As well, I'm exploring centre overflows which would allow me to walk around all 4 sides. However, based on length, I may consider putting it against the wall and having it as a "wall/room divider'. That would mean that I would be able to have it drilled on one end - with pipes going down the side instead of the middle. Would you recommend one over the other?

MANY Thanks for your advice. This is our dream home, and I want this to be my "dream" piece/focal point!!

Thanks again,

Kara
 

saltwatershark

New member
The bigger the better! I don't think the cost for filtration differs much in the 300-500 gallon range (or even up to, say 600 gallons or so)-- once you're in the "300 club" might as well go to 600 gallons!

In all seriousness there really isn't much of a price difference for the equipment and the size is really function of your space, structural considerations (eg basement versus 2nd story and the direction of floor joists), access to running water and the plumbing stack, etc. I'm completing a 700 gallon tank currently and the biggest factor aside from structural considerations is the height of the tank and the appropriate lighting. Don't forget that once the tank is about 30" or taller, you won't be able to touch the bottom. I didn't care about this and my tank is 37" tall. The lighting is really heavy duty for this depth, but this will enable some pretty elaborate rock work.

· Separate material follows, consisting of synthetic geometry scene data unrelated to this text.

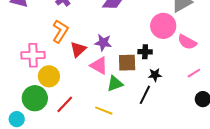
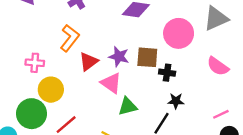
pink circle: (163, 26) -> (179, 33), moved
pink cross: (33, 55) -> (35, 63), size x0.7
brown square: (127, 63) -> (147, 57), moved
pink line: (194, 73) -> (221, 114), moved

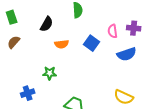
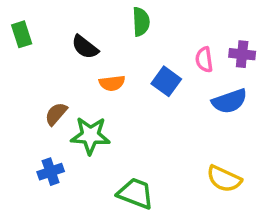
black semicircle: (47, 24) -> (85, 47), turned 98
brown semicircle: (14, 42) -> (56, 114), moved
green star: (50, 73) -> (90, 136), size x1.5

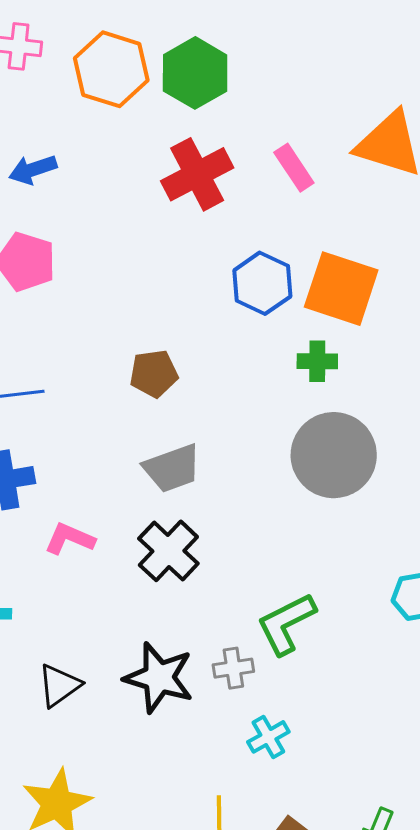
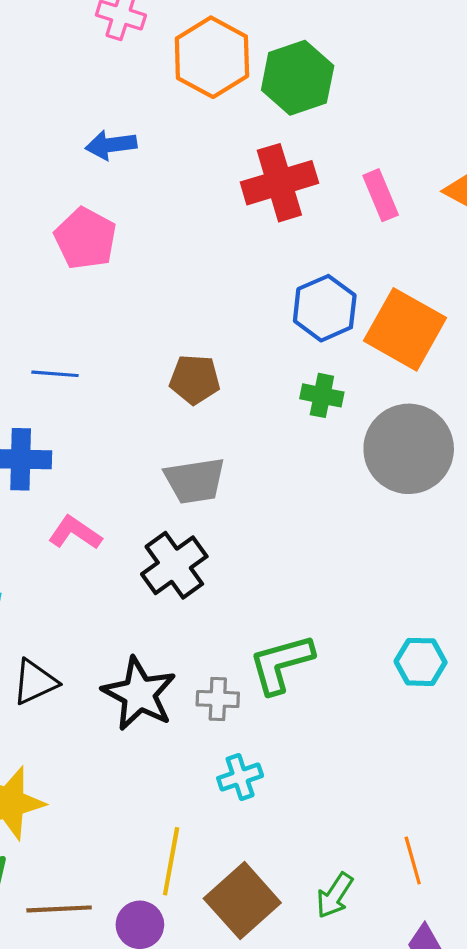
green cross: (317, 361) -> (322, 395), moved
gray circle: (334, 455) -> (409, 449), moved

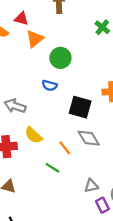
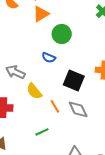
yellow semicircle: (33, 135) -> (34, 91), moved
orange line: (65, 148) -> (55, 106), moved
green line: (52, 168) -> (42, 132), turned -64

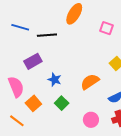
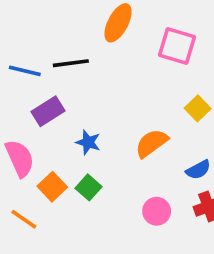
blue line: (20, 27) -> (25, 71), moved
pink square: (107, 28) -> (177, 46), size x1.5
green square: (62, 103) -> (89, 187), moved

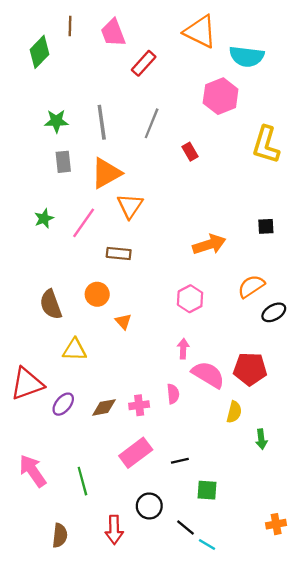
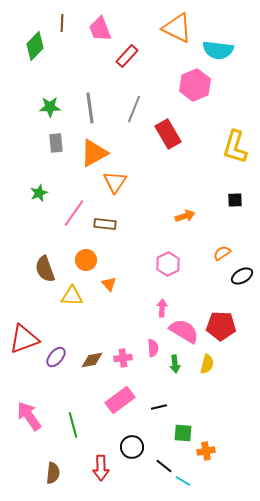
yellow L-shape: (266, 145) -> (235, 147), moved
red rectangle: (190, 152) -> (168, 134), size x1.8
pink line: (84, 223) -> (74, 213), moved
orange arrow: (209, 244) -> (185, 216), size x0.7
orange semicircle: (251, 286) -> (222, 253), size x0.7
yellow triangle: (75, 350) -> (72, 296), moved
green arrow: (261, 439) -> (175, 364), moved
orange cross: (276, 524) -> (206, 451), moved

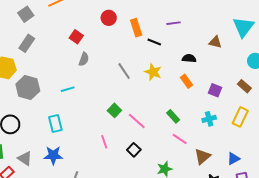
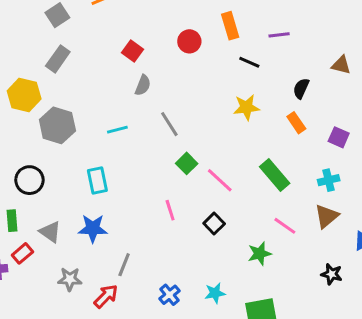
red circle: (109, 18) -> (189, 41), moved
orange rectangle: (136, 28) -> (230, 26), moved
black semicircle: (189, 58) -> (301, 88), turned -72
gray line: (124, 71) -> (169, 124), moved
yellow star: (153, 72) -> (246, 107), turned -30
green rectangle: (173, 116) -> (275, 175), size x1.5
pink line: (180, 139) -> (285, 226), moved
brown triangle: (202, 157) -> (327, 216), moved

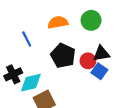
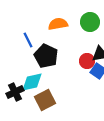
black pentagon: (63, 56) -> (46, 56), moved
black cross: (13, 74) -> (15, 92), moved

Make sure you think through the structuaral considerations first and foremost, then figure out where your sump,RODI (fresh) reservoir, saltwater reservoir, and quarantine tank(s) will go. The consider noise-- having a separate fish room apart from the display would be fitting for a tank of this size. Trust me, a separate fish room for all filters, sump, etc. is a really nice thing to have.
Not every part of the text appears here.